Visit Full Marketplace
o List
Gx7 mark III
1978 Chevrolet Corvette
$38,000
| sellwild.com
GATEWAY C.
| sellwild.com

___

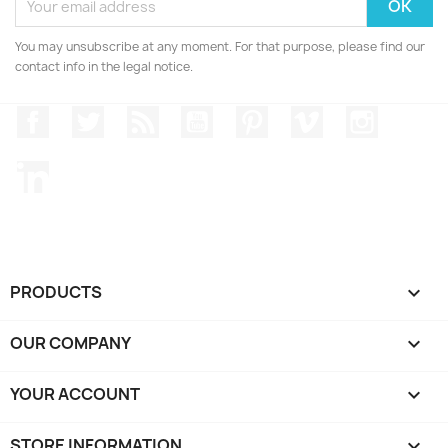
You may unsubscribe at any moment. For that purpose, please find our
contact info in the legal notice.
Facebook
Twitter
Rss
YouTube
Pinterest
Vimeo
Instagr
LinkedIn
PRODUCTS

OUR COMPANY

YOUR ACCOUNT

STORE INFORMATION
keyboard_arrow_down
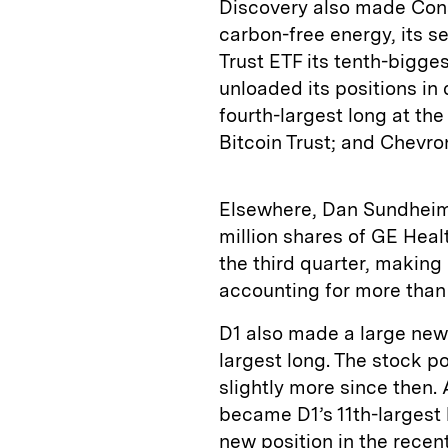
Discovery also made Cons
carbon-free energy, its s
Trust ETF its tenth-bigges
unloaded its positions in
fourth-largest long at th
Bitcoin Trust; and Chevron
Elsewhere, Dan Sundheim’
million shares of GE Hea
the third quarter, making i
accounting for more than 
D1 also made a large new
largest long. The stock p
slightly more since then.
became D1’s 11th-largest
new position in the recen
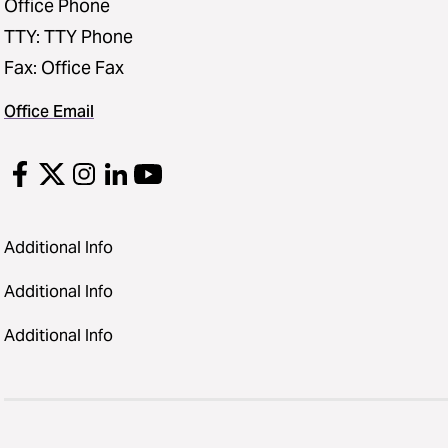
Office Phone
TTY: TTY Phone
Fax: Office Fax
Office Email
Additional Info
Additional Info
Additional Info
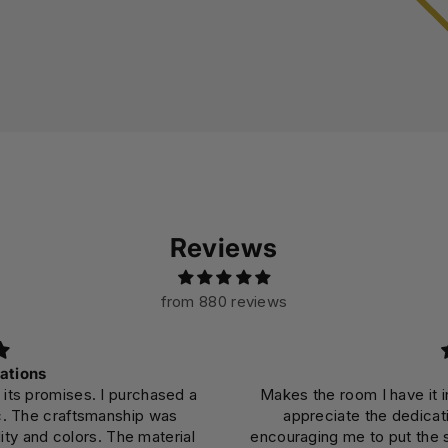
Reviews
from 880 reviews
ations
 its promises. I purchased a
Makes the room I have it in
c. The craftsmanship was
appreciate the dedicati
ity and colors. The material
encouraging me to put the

___

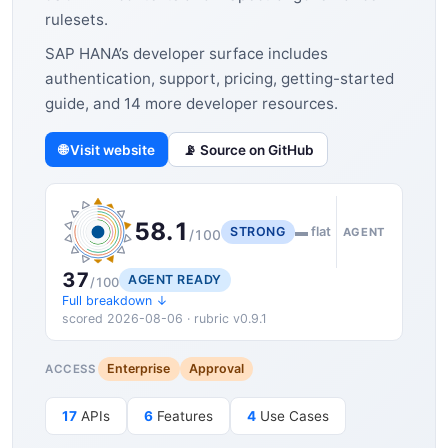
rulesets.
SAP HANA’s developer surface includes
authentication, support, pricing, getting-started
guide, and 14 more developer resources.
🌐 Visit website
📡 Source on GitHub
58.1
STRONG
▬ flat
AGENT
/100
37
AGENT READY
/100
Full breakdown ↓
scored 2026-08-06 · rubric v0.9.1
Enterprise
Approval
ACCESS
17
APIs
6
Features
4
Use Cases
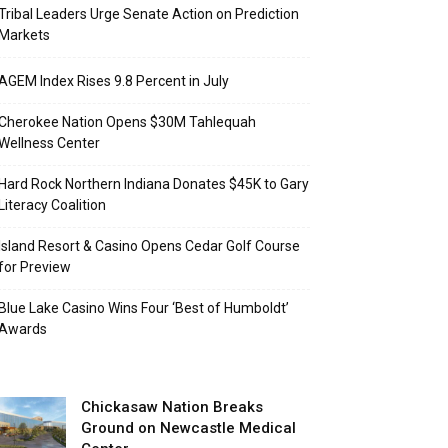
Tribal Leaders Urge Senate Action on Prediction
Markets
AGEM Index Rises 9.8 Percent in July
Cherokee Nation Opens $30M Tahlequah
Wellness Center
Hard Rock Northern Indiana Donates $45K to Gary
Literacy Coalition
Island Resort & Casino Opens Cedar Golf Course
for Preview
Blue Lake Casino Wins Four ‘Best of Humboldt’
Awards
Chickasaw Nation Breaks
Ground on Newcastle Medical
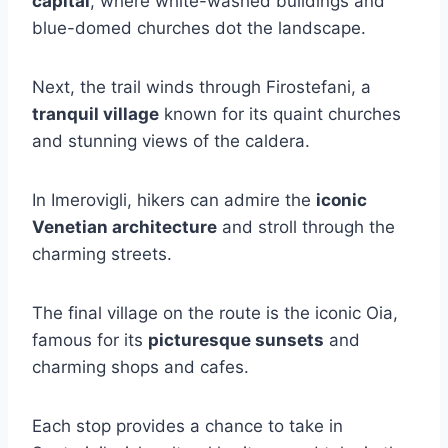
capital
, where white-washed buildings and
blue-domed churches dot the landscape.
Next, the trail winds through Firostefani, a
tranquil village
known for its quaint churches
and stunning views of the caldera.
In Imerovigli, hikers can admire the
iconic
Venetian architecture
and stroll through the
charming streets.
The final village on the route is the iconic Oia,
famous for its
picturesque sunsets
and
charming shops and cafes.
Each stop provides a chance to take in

___

From the listing above, copy out each line where the word "village" appears.

Completed task:
tranquil village
The final village on the route is the iconic Oia,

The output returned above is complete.